When I was a child, I lived a double life: mild mannered school girl by day, crime-fighting dog in the afternoon. It was hard work defeating the forces of evil, so when Mom starting doing afterschool care I recruited a whole team of yapping police puppies. Together we brought villians to justice and imprisoned them in the guest room closet.

One of the best things my parents ever did for me was to nurture my imagination. They did not dismiss my flights of fancy as childish and unimportant. Instead, my mom set a place at the table for my invisible playmate. She overlooked my damp socks from playing in the shower stall downstairs and holes in the knees of my pants from crawling around the house for hours at a time.

They fed me a steady diet of books and unstructured free time. My mom freely contributed old blankets, sheets and clothespins to the fort building cause. Somedays I ate my lunch in a cave of wonders than bore a striking resemblance to the underside of our dining room table. I remember her packing snacks in the backpack of this intrepid explorer and listening patiently to the blow-by-blow of my adventures.

While I grew up with fond memories of imaginary friends, my sister Esther had an imaginary enemy. We used to choke back our laughter as she would angrily recount her latest fight with The Girl. “You won’t believe what the girl did now!” I remember watching her stomping around the backyard, yelling at thin air.

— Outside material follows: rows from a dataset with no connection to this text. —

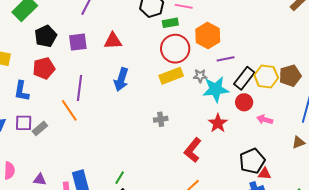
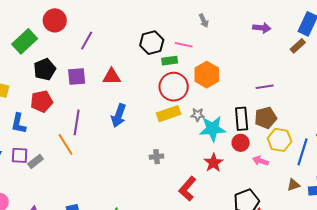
purple line: (226, 59) -> (265, 87), moved
yellow hexagon: (266, 76) -> (280, 140), moved
brown pentagon: (290, 76) -> (266, 118), moved
black rectangle: (244, 78) -> (242, 119), turned -45

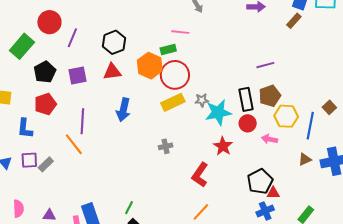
purple line: (87, 41) -> (72, 38), moved
black hexagon: (152, 43) -> (114, 42), moved
orange hexagon: (207, 75) -> (150, 66), moved

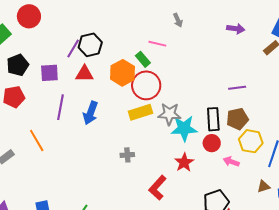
purple line: (72, 38) -> (73, 48), moved
green rectangle: (168, 50) -> (143, 59), turned 56
gray star: (202, 100) -> (169, 114), size x1.6
purple line: (82, 121) -> (61, 107), moved

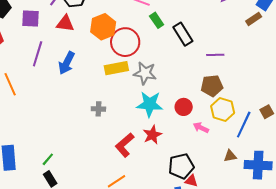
green rectangle: (143, 59) -> (157, 20), moved
black rectangle: (213, 119) -> (183, 34), moved, turned -35
cyan star: (184, 128) -> (150, 104), moved
red star: (184, 162) -> (152, 135), moved

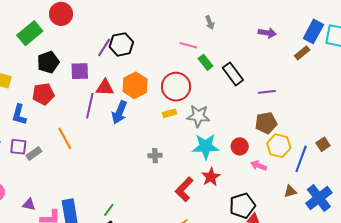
red triangle: (65, 23) -> (105, 88), moved
orange hexagon: (103, 27) -> (135, 85), moved
yellow rectangle: (116, 68) -> (169, 113), size x0.6
blue cross: (258, 165) -> (319, 198), turned -36

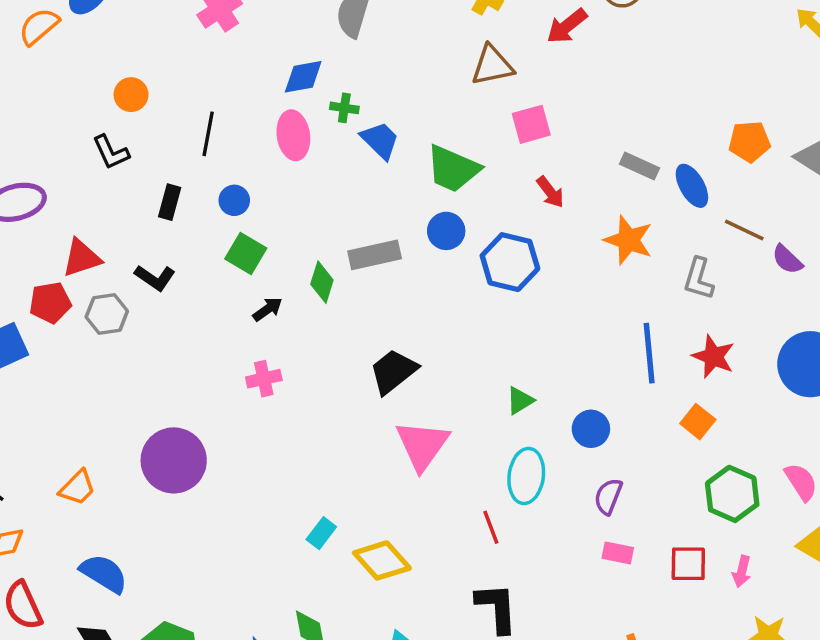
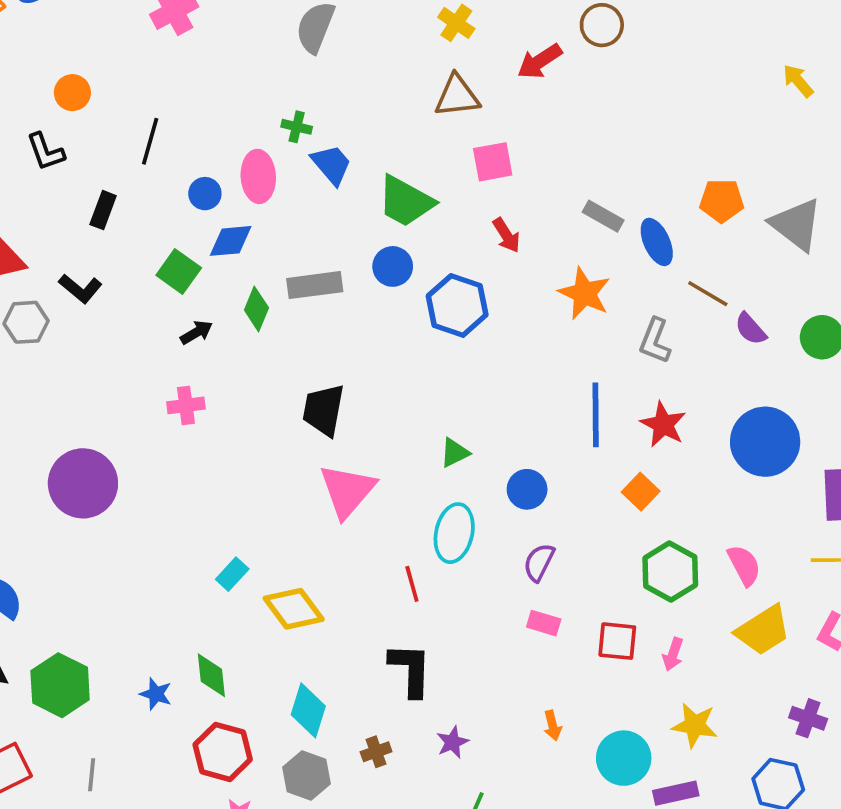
blue diamond: (303, 77) -> (231, 241), moved
pink ellipse: (293, 135) -> (258, 176), moved
blue circle: (234, 200) -> (205, 194), moved
black trapezoid: (393, 371) -> (324, 410), turned -46

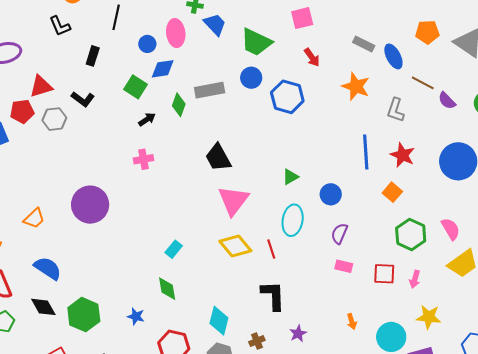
black trapezoid: (324, 410) -> (218, 158), turned -36
yellow diamond: (294, 609) -> (235, 246), moved
green diamond: (211, 675) -> (167, 289), moved

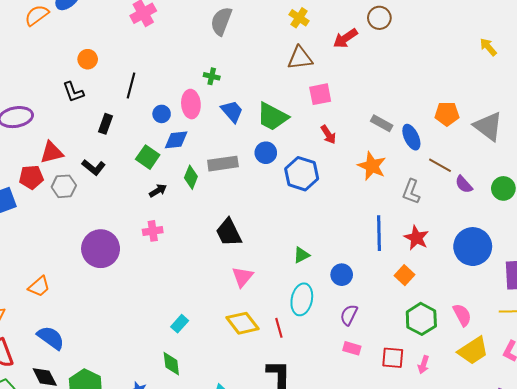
blue trapezoid: (215, 24) -> (232, 111), moved
pink triangle: (233, 201) -> (242, 277), size x0.7
purple circle: (90, 205) -> (101, 249), moved

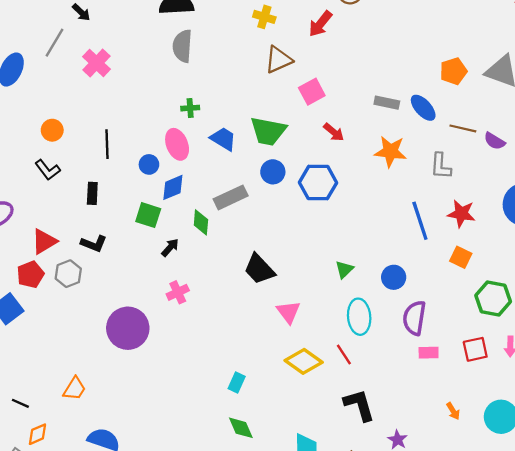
purple semicircle: (349, 315) -> (414, 318), size x1.4

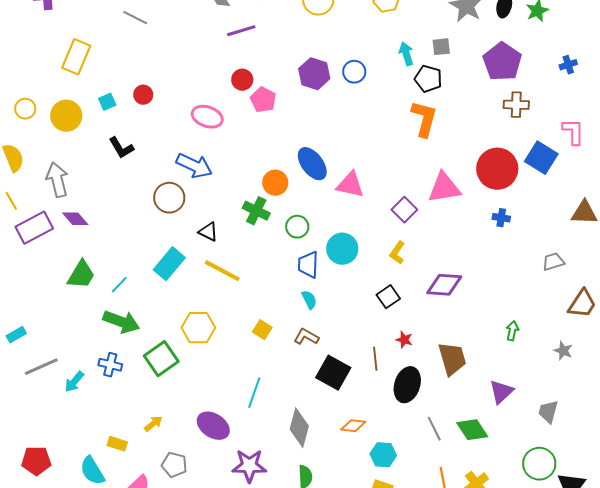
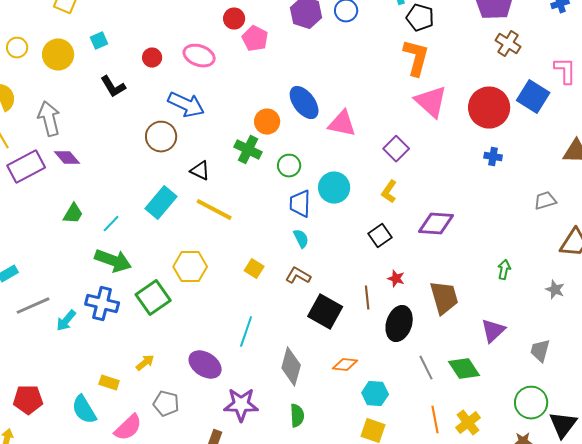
red circle: (143, 95) -> (152, 58), moved
brown cross: (516, 105) -> (508, 44), turned 30
pink triangle: (444, 188) -> (431, 102), moved, turned 51
green trapezoid: (81, 275) -> (73, 214), size x0.7
blue cross: (110, 365) -> (102, 304), size x1.4

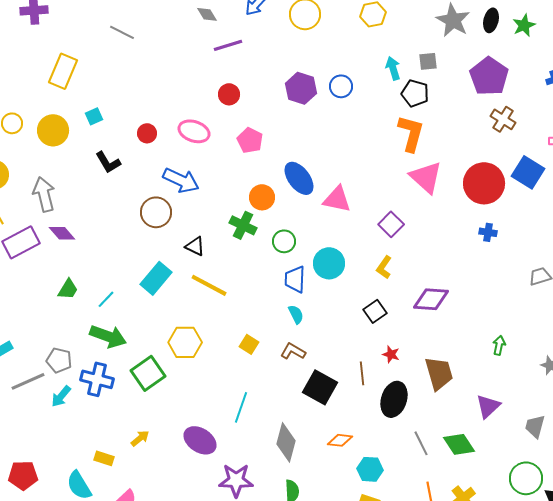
pink pentagon: (255, 39) -> (250, 140), moved
gray pentagon: (166, 404) -> (59, 360), moved

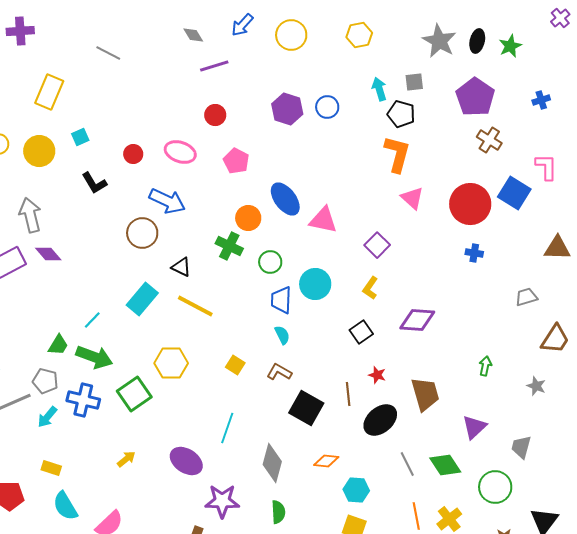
pink triangle: (426, 177) -> (412, 198), size x0.7
green trapezoid: (68, 289) -> (58, 345), moved
black ellipse: (394, 399) -> (380, 420), turned 32
yellow rectangle: (104, 458) -> (51, 468), moved
green circle: (526, 478) -> (495, 487), moved

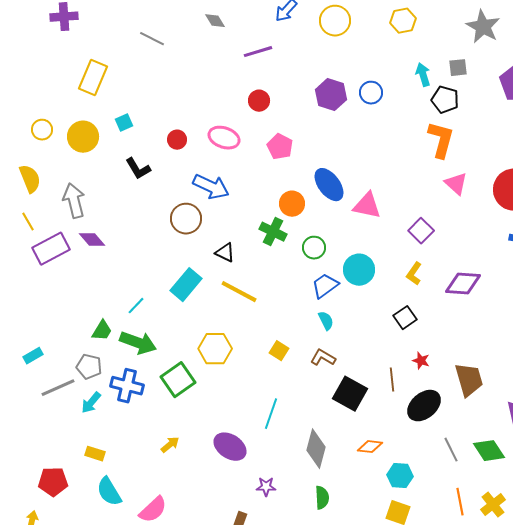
gray diamond: (193, 35) -> (215, 21), moved
blue trapezoid: (281, 300) -> (325, 286), turned 52
purple diamond: (417, 320) -> (463, 284), moved
purple star: (222, 501) -> (266, 487), size x0.6

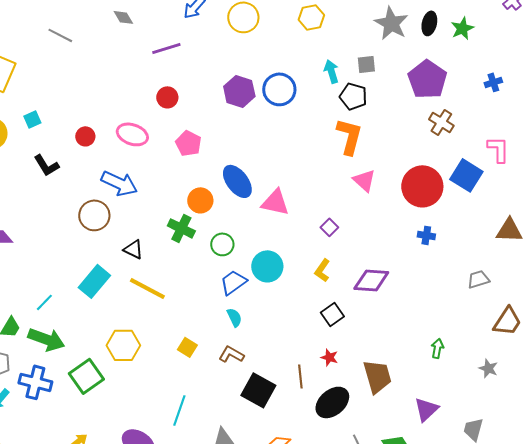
blue circle: (371, 93) -> (279, 89), size x1.4
purple square: (421, 231) -> (329, 227), size x0.7
black square: (405, 318) -> (332, 314), moved

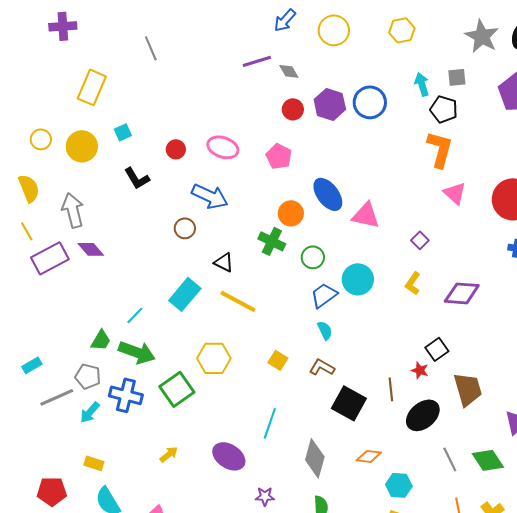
gray diamond: (123, 17) -> (289, 71), moved
gray line: (60, 35) -> (151, 48), turned 40
red circle: (167, 97) -> (293, 109), moved
brown circle: (94, 215) -> (185, 228), size x0.7
black square: (332, 314) -> (437, 349), moved

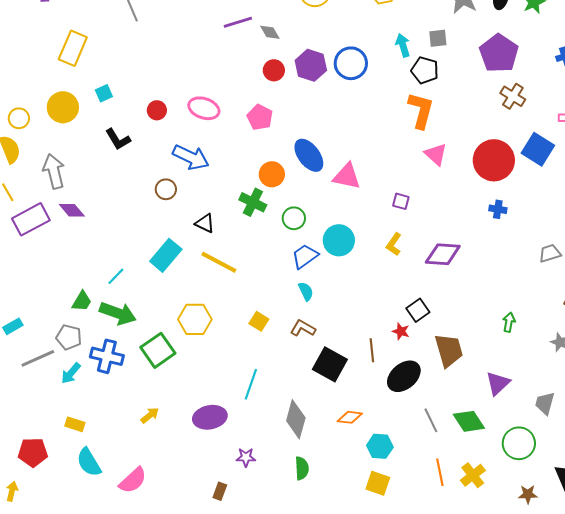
yellow circle: (41, 139) -> (19, 118), moved
purple square: (420, 240) -> (401, 201), turned -30
purple ellipse: (229, 456) -> (210, 417), turned -44

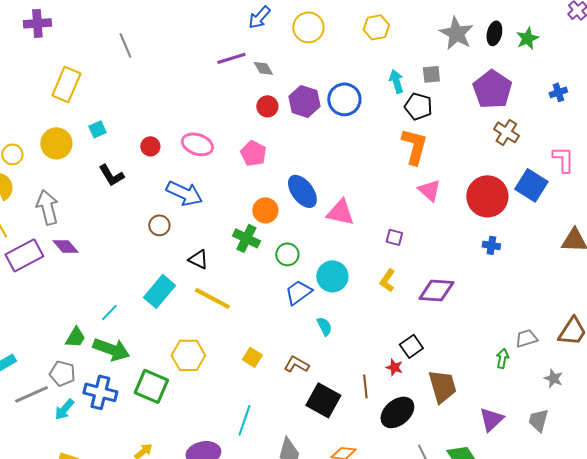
gray trapezoid: (550, 253) -> (526, 338), moved
cyan semicircle: (306, 291) -> (324, 326), moved
green square: (158, 350) -> (151, 386), turned -32
gray trapezoid: (545, 403) -> (538, 420), moved

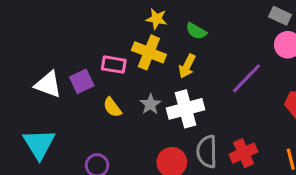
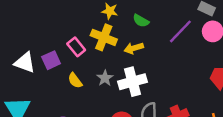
pink rectangle: (114, 65) -> (76, 47), turned 42
yellow arrow: (187, 66) -> (134, 48), turned 48
purple line: (247, 78) -> (180, 31), moved

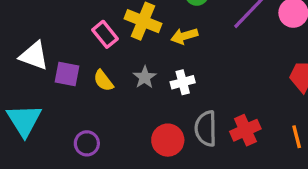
purple square: (51, 60) -> (67, 74), moved, turned 36
white cross: (132, 82) -> (183, 82), size x0.6

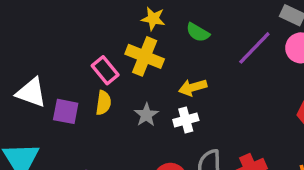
yellow arrow: (184, 36) -> (193, 87), moved
yellow semicircle: (103, 81) -> (103, 103), moved, turned -135

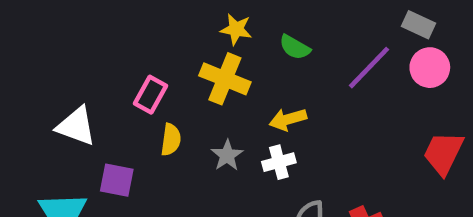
pink rectangle: (105, 70) -> (151, 95), moved, turned 68
purple square: (66, 111) -> (117, 180), moved

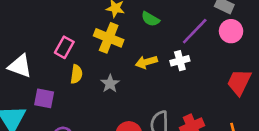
white cross: (279, 162) -> (180, 61), moved

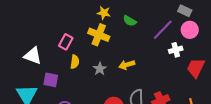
white cross: (180, 61) -> (176, 50), moved
yellow arrow: (146, 62) -> (127, 65), moved

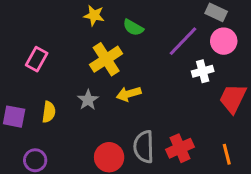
yellow cross: (99, 35) -> (106, 59), moved, turned 35
yellow semicircle: (75, 62) -> (49, 112), moved

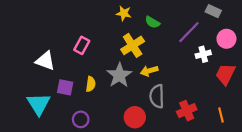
pink circle: (224, 41) -> (226, 39), moved
gray star: (88, 100) -> (119, 75), size x1.6
gray semicircle: (144, 147) -> (157, 96), moved

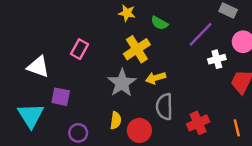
yellow semicircle: (91, 84) -> (116, 120), moved

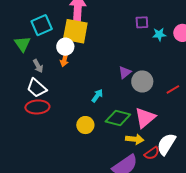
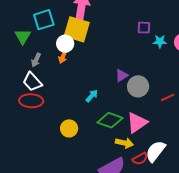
gray arrow: (38, 66) -> (36, 60), turned 48
yellow circle: (85, 125) -> (69, 128), moved

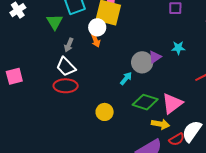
cyan star: (160, 41) -> (178, 48), moved
orange arrow: (63, 56) -> (96, 40), turned -40
gray circle: (138, 86) -> (142, 62), moved

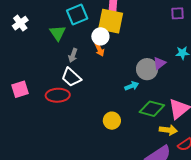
cyan arrow: (126, 78) -> (132, 86), turned 32
red ellipse: (66, 86) -> (58, 95), moved

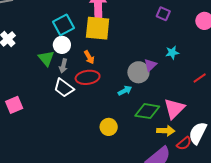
purple square: (177, 13) -> (163, 14), turned 32
green triangle: (58, 33) -> (46, 58), moved
white circle: (100, 36) -> (62, 45), moved
red ellipse: (58, 95) -> (88, 77), moved

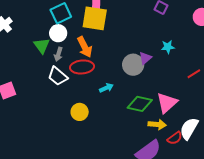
orange arrow: (89, 57) -> (85, 47), size x1.5
cyan arrow: (125, 91) -> (106, 88), moved
yellow circle: (109, 127) -> (80, 112), moved

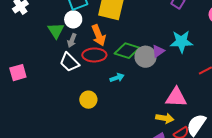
cyan star: (168, 47) -> (181, 42), size x1.6
pink triangle: (167, 103) -> (176, 97), turned 40
green diamond: (140, 104) -> (127, 51), moved

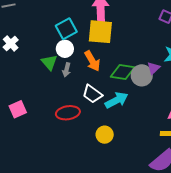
red ellipse: (94, 55) -> (68, 113), moved
white trapezoid: (69, 62) -> (92, 94), moved
cyan arrow: (117, 78) -> (117, 100), size x1.6
yellow circle: (88, 100) -> (105, 135), moved

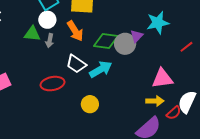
green triangle: (49, 62) -> (32, 34), turned -42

My other sister Colleen played pretend in her own way – fashion shows, tea parties and impromptu concerts. She spent her childhood decked out in lace and jewels, wobbling around the house in my Mom’s shoes. There was no such thing as too fancy in her book.

I’m sure there were times it was inconvenient and downright messy, but my parents knew that this was the important work of childhood. We were flexing our creative muscles and practicing the people we were going to become: me, bossing folks around and making up stories; Esther (the law student), railing at the injustices of society; and Colleen (the musician), bringing beauty into the world.

I’d better go now. There’s a little tiger in my living room and she’s getting hungry for lunch. I hope she doesn’t eat me!